What to do -
State how many lines of the entries below hold the word "شاید"; reply with nothing but the number.

The data -
□ □ □ □ □
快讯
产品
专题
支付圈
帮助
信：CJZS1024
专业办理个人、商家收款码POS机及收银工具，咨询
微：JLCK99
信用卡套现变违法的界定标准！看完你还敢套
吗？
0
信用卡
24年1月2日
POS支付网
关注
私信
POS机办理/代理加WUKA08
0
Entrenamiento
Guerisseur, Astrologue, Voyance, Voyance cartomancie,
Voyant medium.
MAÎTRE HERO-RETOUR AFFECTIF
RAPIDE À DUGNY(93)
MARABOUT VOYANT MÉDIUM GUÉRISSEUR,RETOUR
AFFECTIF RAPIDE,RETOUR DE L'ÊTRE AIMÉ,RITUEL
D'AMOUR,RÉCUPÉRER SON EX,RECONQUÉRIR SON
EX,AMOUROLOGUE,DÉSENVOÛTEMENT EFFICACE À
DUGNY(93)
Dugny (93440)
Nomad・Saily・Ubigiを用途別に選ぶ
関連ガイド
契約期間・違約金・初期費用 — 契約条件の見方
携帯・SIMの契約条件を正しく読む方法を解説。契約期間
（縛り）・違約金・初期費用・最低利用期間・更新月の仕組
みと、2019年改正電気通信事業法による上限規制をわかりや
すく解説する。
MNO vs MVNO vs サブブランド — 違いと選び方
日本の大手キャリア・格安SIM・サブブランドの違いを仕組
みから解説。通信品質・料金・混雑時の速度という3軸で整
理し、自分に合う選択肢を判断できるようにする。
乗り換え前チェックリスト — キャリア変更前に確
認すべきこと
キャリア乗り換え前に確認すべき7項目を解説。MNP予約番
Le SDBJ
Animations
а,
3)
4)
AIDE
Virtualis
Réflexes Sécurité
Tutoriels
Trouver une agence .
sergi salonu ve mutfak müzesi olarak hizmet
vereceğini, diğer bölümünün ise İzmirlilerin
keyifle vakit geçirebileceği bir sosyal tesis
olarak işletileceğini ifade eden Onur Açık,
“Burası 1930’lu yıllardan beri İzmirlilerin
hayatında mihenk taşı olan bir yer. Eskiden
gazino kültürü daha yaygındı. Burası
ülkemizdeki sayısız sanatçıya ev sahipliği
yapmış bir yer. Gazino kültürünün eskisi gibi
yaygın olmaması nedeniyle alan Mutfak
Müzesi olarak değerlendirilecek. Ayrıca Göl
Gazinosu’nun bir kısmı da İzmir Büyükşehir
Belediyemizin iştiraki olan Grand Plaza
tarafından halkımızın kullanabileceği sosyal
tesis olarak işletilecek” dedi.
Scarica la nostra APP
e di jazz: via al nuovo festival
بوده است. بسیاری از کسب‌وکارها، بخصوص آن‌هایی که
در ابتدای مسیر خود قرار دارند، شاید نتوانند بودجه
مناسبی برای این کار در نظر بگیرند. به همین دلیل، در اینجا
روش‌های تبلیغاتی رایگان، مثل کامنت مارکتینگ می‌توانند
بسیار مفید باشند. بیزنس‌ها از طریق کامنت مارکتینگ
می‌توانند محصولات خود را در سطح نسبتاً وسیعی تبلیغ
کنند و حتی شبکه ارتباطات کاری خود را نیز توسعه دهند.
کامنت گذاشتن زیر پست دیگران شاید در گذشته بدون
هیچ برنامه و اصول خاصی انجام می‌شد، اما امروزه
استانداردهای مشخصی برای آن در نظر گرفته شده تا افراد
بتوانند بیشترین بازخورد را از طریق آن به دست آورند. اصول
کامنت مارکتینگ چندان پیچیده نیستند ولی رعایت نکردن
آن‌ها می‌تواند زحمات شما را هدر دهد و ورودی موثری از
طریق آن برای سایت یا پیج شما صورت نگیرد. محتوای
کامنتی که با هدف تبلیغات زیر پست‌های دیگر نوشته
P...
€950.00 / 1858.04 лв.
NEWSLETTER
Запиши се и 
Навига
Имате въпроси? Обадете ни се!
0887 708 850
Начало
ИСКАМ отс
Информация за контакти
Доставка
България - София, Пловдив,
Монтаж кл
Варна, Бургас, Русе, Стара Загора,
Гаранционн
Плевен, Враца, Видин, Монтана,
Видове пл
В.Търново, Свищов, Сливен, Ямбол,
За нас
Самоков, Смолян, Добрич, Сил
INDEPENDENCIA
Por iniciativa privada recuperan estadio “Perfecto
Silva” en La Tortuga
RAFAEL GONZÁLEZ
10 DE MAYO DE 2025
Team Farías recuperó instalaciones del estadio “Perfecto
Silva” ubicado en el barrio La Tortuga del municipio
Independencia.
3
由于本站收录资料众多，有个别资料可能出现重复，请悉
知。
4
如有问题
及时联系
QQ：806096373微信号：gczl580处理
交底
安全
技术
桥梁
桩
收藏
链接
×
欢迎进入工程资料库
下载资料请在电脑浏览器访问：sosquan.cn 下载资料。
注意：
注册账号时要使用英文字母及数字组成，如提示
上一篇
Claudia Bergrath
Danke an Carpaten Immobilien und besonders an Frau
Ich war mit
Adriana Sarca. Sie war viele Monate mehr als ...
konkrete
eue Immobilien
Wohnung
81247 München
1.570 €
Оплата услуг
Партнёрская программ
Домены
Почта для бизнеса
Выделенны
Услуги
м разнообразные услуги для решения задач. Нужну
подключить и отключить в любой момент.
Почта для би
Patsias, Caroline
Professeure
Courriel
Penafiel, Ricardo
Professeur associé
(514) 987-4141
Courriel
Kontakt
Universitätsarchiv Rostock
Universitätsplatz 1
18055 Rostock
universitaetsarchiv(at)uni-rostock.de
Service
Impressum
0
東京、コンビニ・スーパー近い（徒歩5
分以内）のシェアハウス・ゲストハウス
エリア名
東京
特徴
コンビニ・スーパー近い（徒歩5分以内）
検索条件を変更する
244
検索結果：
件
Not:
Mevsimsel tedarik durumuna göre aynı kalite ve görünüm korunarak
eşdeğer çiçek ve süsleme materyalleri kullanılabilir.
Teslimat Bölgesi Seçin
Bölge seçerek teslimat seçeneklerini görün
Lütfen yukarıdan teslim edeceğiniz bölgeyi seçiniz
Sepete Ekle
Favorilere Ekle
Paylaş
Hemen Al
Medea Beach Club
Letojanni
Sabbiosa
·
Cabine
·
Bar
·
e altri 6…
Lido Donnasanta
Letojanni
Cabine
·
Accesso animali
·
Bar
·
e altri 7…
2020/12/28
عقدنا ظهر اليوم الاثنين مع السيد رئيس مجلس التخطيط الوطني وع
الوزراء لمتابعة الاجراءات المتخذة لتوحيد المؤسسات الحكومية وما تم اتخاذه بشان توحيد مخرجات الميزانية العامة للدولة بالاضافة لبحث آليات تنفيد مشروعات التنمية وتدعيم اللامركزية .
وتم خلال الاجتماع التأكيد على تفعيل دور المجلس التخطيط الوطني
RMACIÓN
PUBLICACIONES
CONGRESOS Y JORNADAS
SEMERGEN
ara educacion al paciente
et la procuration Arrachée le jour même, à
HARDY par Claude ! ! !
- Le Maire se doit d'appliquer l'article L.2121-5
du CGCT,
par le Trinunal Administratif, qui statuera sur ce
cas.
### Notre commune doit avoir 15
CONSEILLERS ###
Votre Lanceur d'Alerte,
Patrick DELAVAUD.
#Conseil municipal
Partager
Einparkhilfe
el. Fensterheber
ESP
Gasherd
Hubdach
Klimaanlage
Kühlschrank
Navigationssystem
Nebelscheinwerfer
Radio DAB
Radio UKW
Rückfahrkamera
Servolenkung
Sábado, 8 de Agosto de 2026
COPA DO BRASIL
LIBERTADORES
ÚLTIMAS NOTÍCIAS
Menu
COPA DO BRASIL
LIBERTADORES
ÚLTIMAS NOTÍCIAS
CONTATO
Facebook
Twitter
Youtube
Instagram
□ □ □ □ □
Completed exercise -
2